=== PROVIDED MATERIAL ===

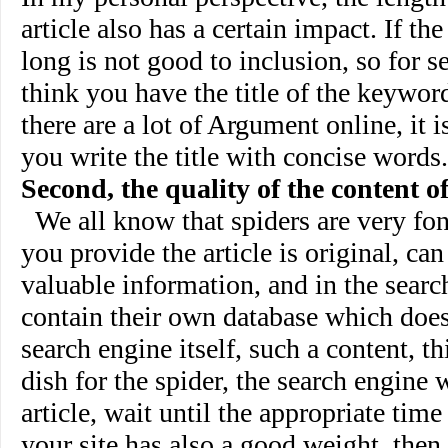
article also has a certain impact. If the 
long is not good to inclusion, so for se
think you have the title of the keyword
there are a lot of Argument online, it
you write the title with concise words.
Second, the quality of the content of
We all know that spiders are very fond
you provide the article is original, can
valuable information, and in the searc
contain their own database which does
search engine itself, such a content, th
dish for the spider, the search engine w
article, wait until the appropriate time 
your site has also a good weight, then,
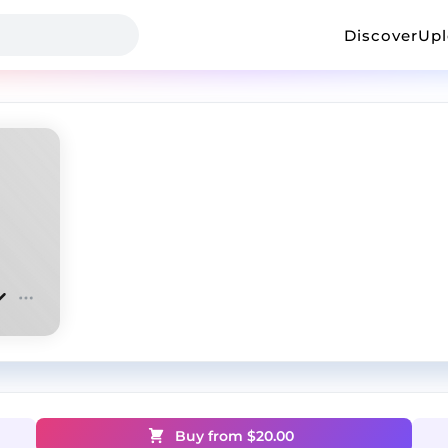
Discover
Up
Buy from $
20.00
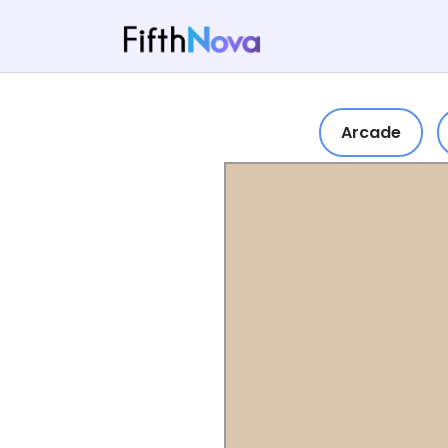
Arcade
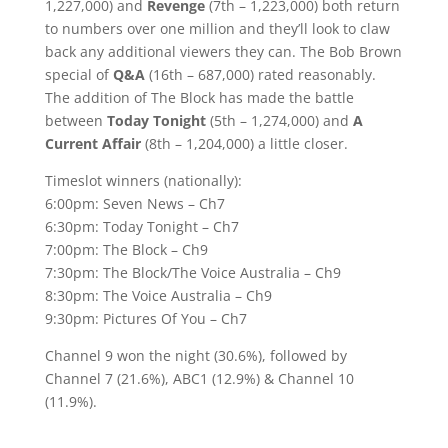
1,227,000) and
Revenge
(7th – 1,223,000) both return
to numbers over one million and they’ll look to claw
back any additional viewers they can. The Bob Brown
special of
Q&A
(16th – 687,000) rated reasonably.
The addition of The Block has made the battle
between
Today Tonight
(5th – 1,274,000) and
A
Current Affair
(8th – 1,204,000) a little closer.
Timeslot winners (nationally):
6:00pm: Seven News – Ch7
6:30pm: Today Tonight – Ch7
7:00pm: The Block – Ch9
7:30pm: The Block/The Voice Australia – Ch9
8:30pm: The Voice Australia – Ch9
9:30pm: Pictures Of You – Ch7
Channel 9 won the night (30.6%), followed by
Channel 7 (21.6%), ABC1 (12.9%) & Channel 10
(11.9%).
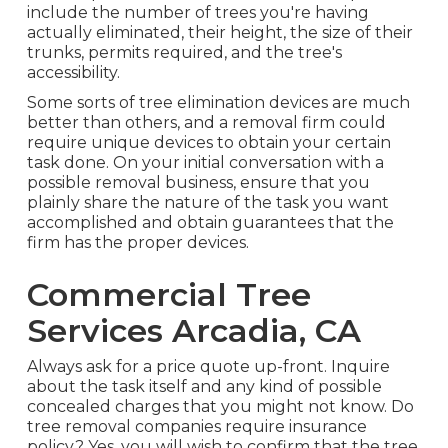
include the number of trees you're having
actually eliminated, their height, the size of their
trunks, permits required, and the tree's
accessibility.
Some sorts of tree elimination devices are much
better than others, and a removal firm could
require unique devices to obtain your certain
task done. On your initial conversation with a
possible removal business, ensure that you
plainly share the nature of the task you want
accomplished and obtain guarantees that the
firm has the proper devices.
Commercial Tree
Services Arcadia, CA
Always ask for a price quote up-front. Inquire
about the task itself and any kind of possible
concealed charges that you might not know. Do
tree removal companies require insurance
policy? Yes, you will wish to confirm that the tree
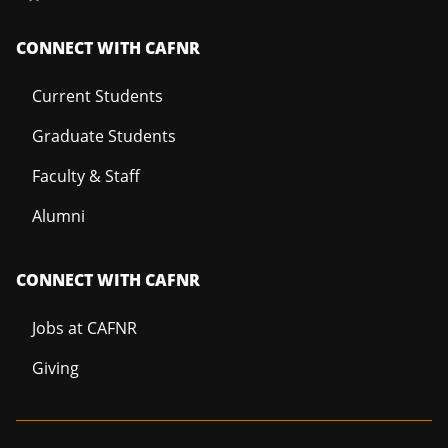
CONNECT WITH CAFNR
Current Students
Graduate Students
Faculty & Staff
Alumni
CONNECT WITH CAFNR
Jobs at CAFNR
Giving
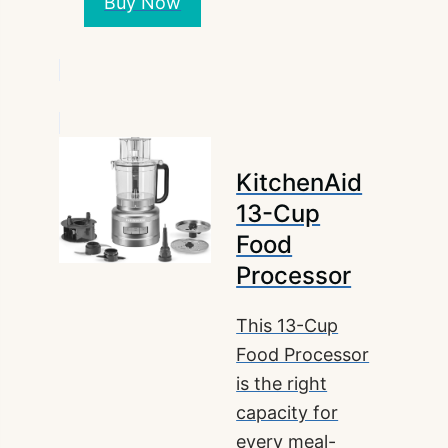
Buy Now
KitchenAid
13-Cup
Food
Processor
This 13-Cup
Food Processor
is the right
capacity for
every meal-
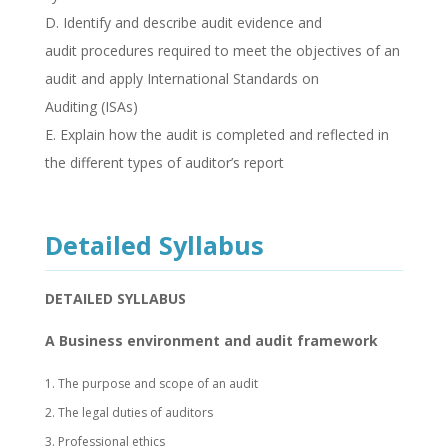
D. Identify and describe audit evidence and
audit procedures required to meet the objectives of an
audit and apply International Standards on
Auditing (ISAs)
E. Explain how the audit is completed and reflected in
the different types of auditor’s report
Detailed Syllabus
DETAILED SYLLABUS
A Business environment and audit framework
1. The purpose and scope of an audit
2. The legal duties of auditors
3. Professional ethics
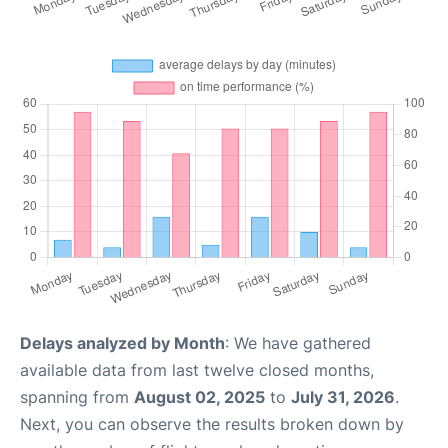
Delays analyzed by Month
: We have gathered
available data from last twelve closed months,
spanning from
August 02, 2025
to
July 31, 2026
.
Next, you can observe the results broken down by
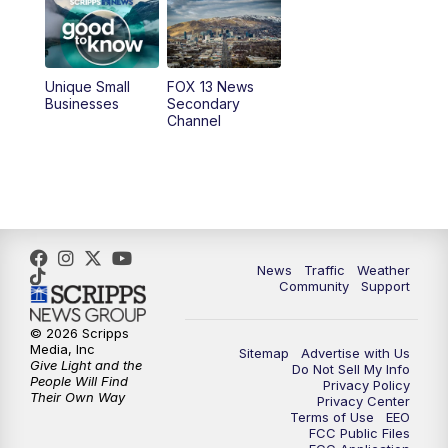
10:00
AM
Replay: Good Day Utah at 9 a.m.
11:00
AM
FOX 13 News at Eleven
Unique Small
FOX 13 News
Businesses
Secondary
12:00
PM
FOX 13 News at Noon
Channel
1:00
PM
The PLACE
2:00
PM
Replay: The PLACE
5:00
PM
FOX 13 News at Five
News
Traffic
Weather
Community
Support
6:00
PM
Replay: FOX 13 News at Five
© 2026 Scripps
Media, Inc
Sitemap
Advertise with Us
9:00
PM
FOX 13 News at Nine
Give Light and the
Do Not Sell My Info
People Will Find
Privacy Policy
Their Own Way
Privacy Center
10:00
PM
Replay: FOX 13 News at Nine
Terms of Use
EEO
FCC Public Files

===

WORK INSTRUCTION:
In the entries, some lines may contain the word "from". Give how many do, as a number by itself.

ANSWER TO THE EXERCISE:
3